- Try it -
The reply should be a single number: the count of lines below that contain the word "ocean".

- Data for the task -
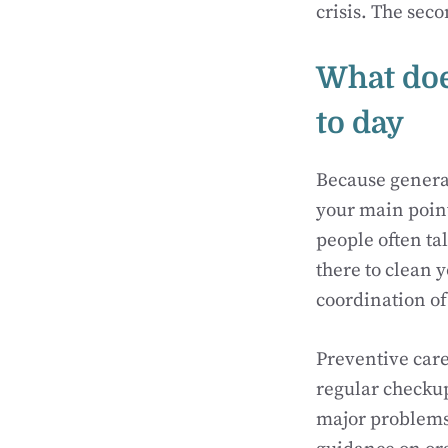
crisis. The seco
What does
to day
Because general
your main point
people often ta
there to clean 
coordination o
Preventive care
regular checkup
major problems.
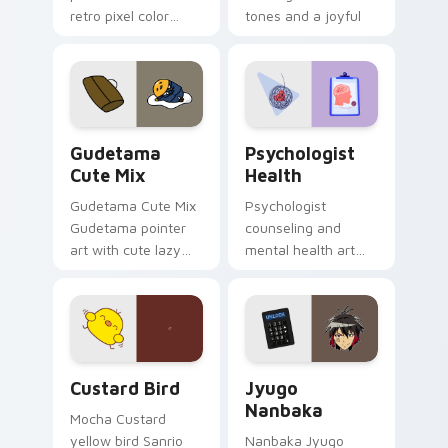
retro pixel color
tones and a joyful
blocks across your
nature mood for
custom cursor
evening browsing.
pointer and click pair
daily.
Cute Gudetama custom cursor pack preview for Ch
Psychologist Health custom
Gudetama
Psychologist
Cute Mix
Health
Gudetama Cute Mix
Psychologist
Gudetama pointer
counseling and
art with cute lazy
mental health art
egg yolk Sanrio mix
supports calm
joyful pointer charm
profession warmth
on your custom
across your pointer
cursor pair.
and daily tabs.
Custard Bird custom cursor pack preview for Chro
Jyugo Nanbaka custom curs
Custard Bird
Jyugo
Nanbaka
Mocha Custard
yellow bird Sanrio
Nanbaka Jyugo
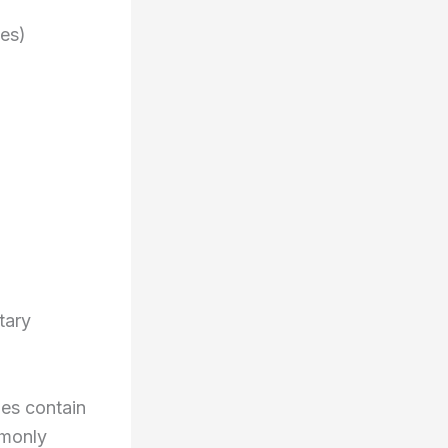
les)
tary
mes contain
mmonly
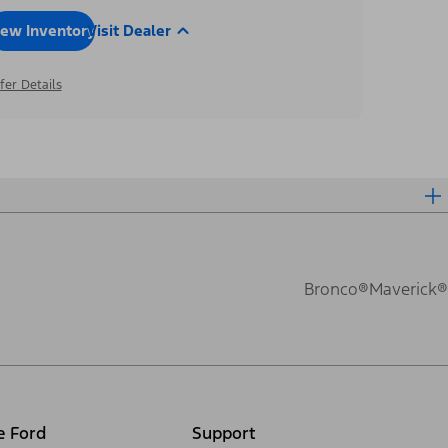
iew Inventory
Visit Dealer
fer Details
Bronco®
Maverick®
e Ford
Support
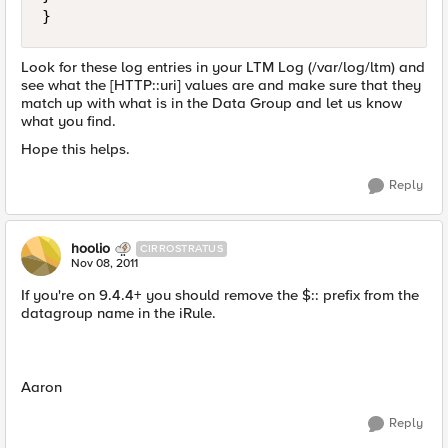
Look for these log entries in your LTM Log (/var/log/ltm) and
see what the [HTTP::uri] values are and make sure that they
match up with what is in the Data Group and let us know
what you find.
Hope this helps.
Reply
hoolio
CIRROSTRATUS
Nov 08, 2011
If you're on 9.4.4+ you should remove the $:: prefix from the
datagroup name in the iRule.
Aaron
Reply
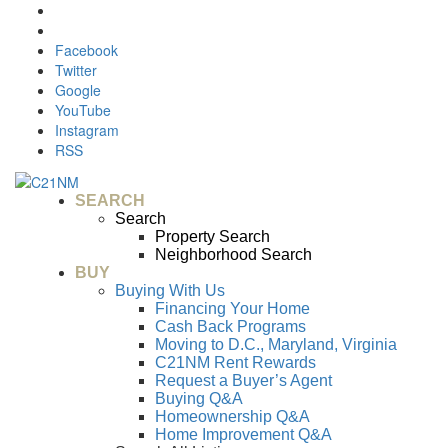
Facebook
Twitter
Google
YouTube
Instagram
RSS
SEARCH
Search
Property Search
Neighborhood Search
BUY
Buying With Us
Financing Your Home
Cash Back Programs
Moving to D.C., Maryland, Virginia
C21NM Rent Rewards
Request a Buyer’s Agent
Buying Q&A
Homeownership Q&A
Home Improvement Q&A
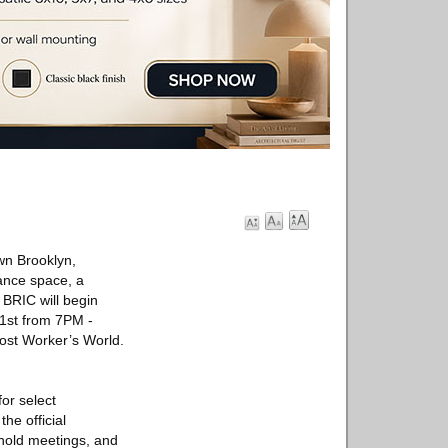
own Brooklyn,
ance space, a
. BRIC will begin
1st from 7PM -
Post Worker’s World.
or select
he official
 hold meetings, and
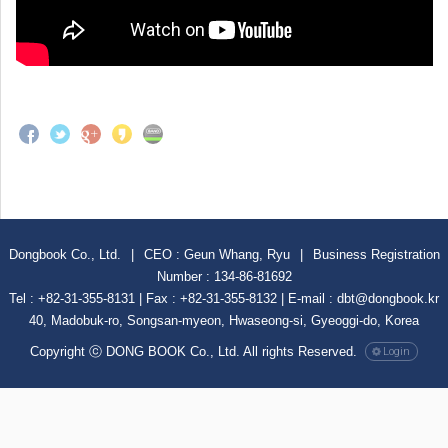
Dongbook Co., Ltd.
|
CEO : Geun Whang, Ryu
|
Business Registration
Number : 134-86-81692
Tel : +82-31-355-8131 | Fax : +82-31-355-8132 | E-mail : dbt@dongbook.kr
40, Madobuk-ro, Songsan-myeon, Hwaseong-si, Gyeoggi-do, Korea
Copyright ⓒ DONG BOOK Co., Ltd. All rights Reserved.
Login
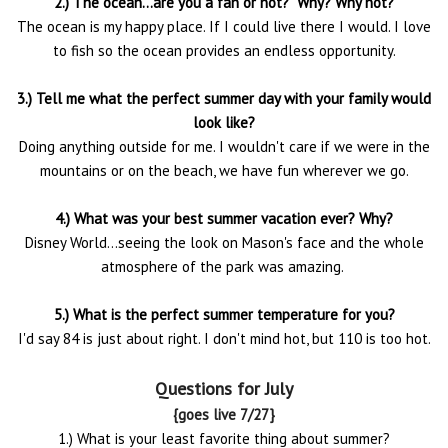
2.) The ocean...are you a fan or not? Why? Why not?
The ocean is my happy place. If I could live there I would. I love
to fish so the ocean provides an endless opportunity.
3.) Tell me what the perfect summer day with your family would
look like?
Doing anything outside for me. I wouldn't care if we were in the
mountains or on the beach, we have fun wherever we go.
4.) What was your best summer vacation ever? Why?
Disney World...seeing the look on Mason's face and the whole
atmosphere of the park was amazing.
5.) What is the perfect summer temperature for you?
I'd say 84 is just about right. I don't mind hot, but 110 is too hot.
Questions for July
{goes live 7/27}
1.) What is your least favorite thing about summer?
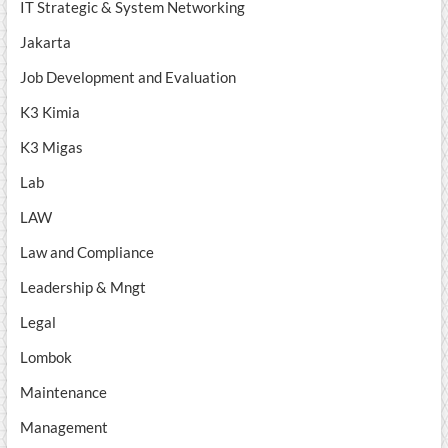
IT Strategic & System Networking
Jakarta
Job Development and Evaluation
K3 Kimia
K3 Migas
Lab
LAW
Law and Compliance
Leadership & Mngt
Legal
Lombok
Maintenance
Management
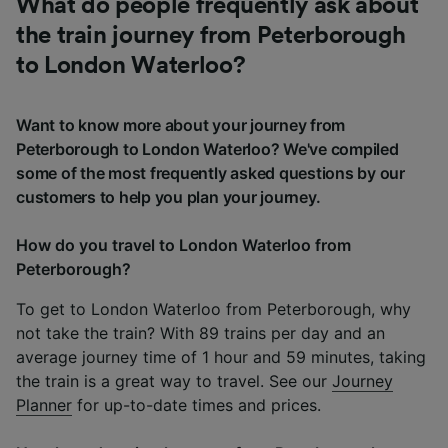
What do people frequently ask about
the train journey from Peterborough
to London Waterloo?
Want to know more about your journey from
Peterborough to London Waterloo? We've compiled
some of the most frequently asked questions by our
customers to help you plan your journey.
How do you travel to London Waterloo from
Peterborough?
To get to London Waterloo from Peterborough, why
not take the train? With 89 trains per day and an
average journey time of 1 hour and 59 minutes, taking
the train is a great way to travel. See our
Journey
Planner
for up-to-date times and prices.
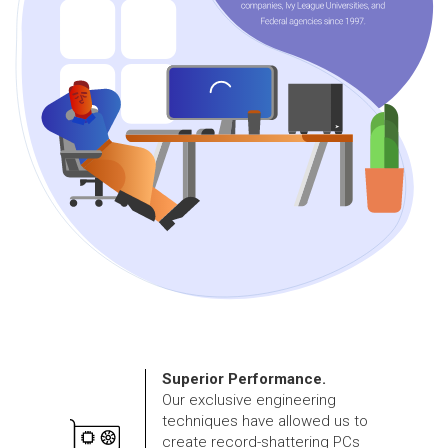
Superior Performance.
Our exclusive engineering
techniques have allowed us to
create record-shattering PCs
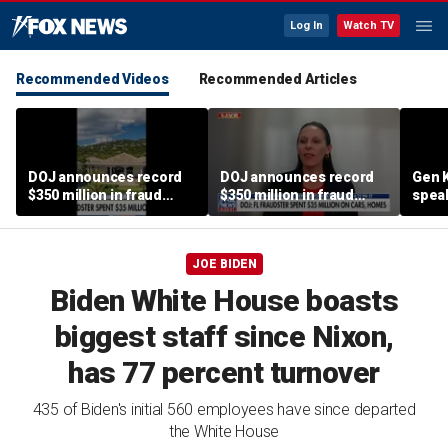
Log In
Watch TV
Recommended Videos
Recommended Articles
DOJ announces record
DOJ announces record
Gen K
$350 million in fraud
$350 million in fraud
spea
busts
busts
JOE BIDEN
Biden White House boasts
biggest staff since Nixon,
has 77 percent turnover
435 of Biden's initial 560 employees have since departed
the White House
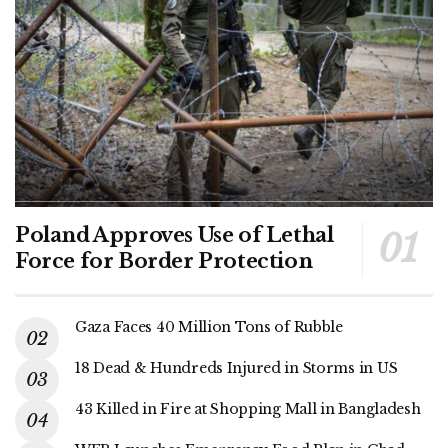
Poland Approves Use of Lethal
Force for Border Protection
Gaza Faces 40 Million Tons of Rubble
18 Dead & Hundreds Injured in Storms in US
43 Killed in Fire at Shopping Mall in Bangladesh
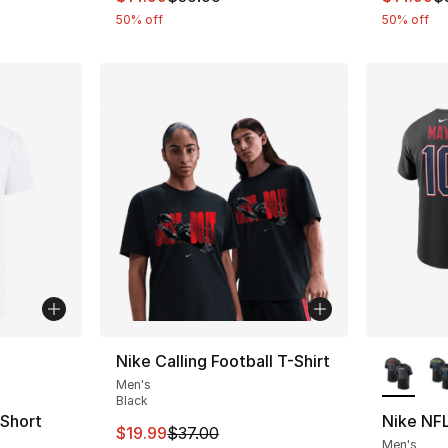
50% off
50% off
ble
More Co
Nike Calling Football T-Shirt
Men's
Black
 Short
Nike NFL
This item is on sale. Price dropped from $
$19.99
$37.00
Men's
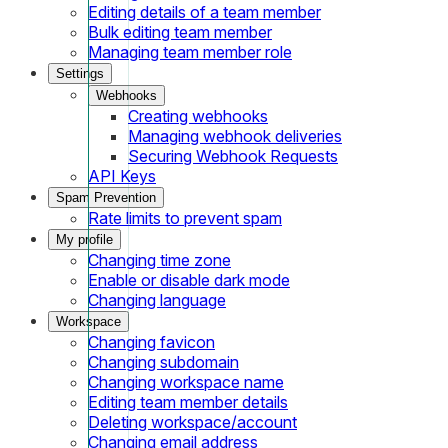
Editing details of a team member
Bulk editing team member
Managing team member role
Settings
Webhooks
Creating webhooks
Managing webhook deliveries
Securing Webhook Requests
API Keys
Spam Prevention
Rate limits to prevent spam
My profile
Changing time zone
Enable or disable dark mode
Changing language
Workspace
Changing favicon
Changing subdomain
Changing workspace name
Editing team member details
Deleting workspace/account
Changing email address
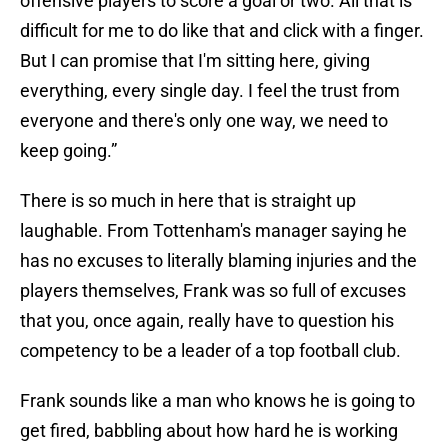
offensive players to score a goal or two. All that is
difficult for me to do like that and click with a finger.
But I can promise that I'm sitting here, giving
everything, every single day. I feel the trust from
everyone and there's only one way, we need to
keep going.”
There is so much in here that is straight up
laughable. From Tottenham's manager saying he
has no excuses to literally blaming injuries and the
players themselves, Frank was so full of excuses
that you, once again, really have to question his
competency to be a leader of a top football club.
Frank sounds like a man who knows he is going to
get fired, babbling about how hard he is working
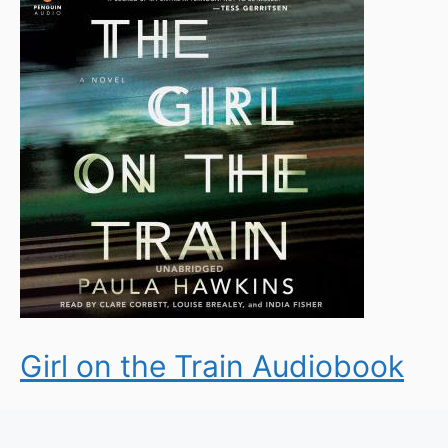
Girl on the Train Audiobook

- Response to this exercise -
3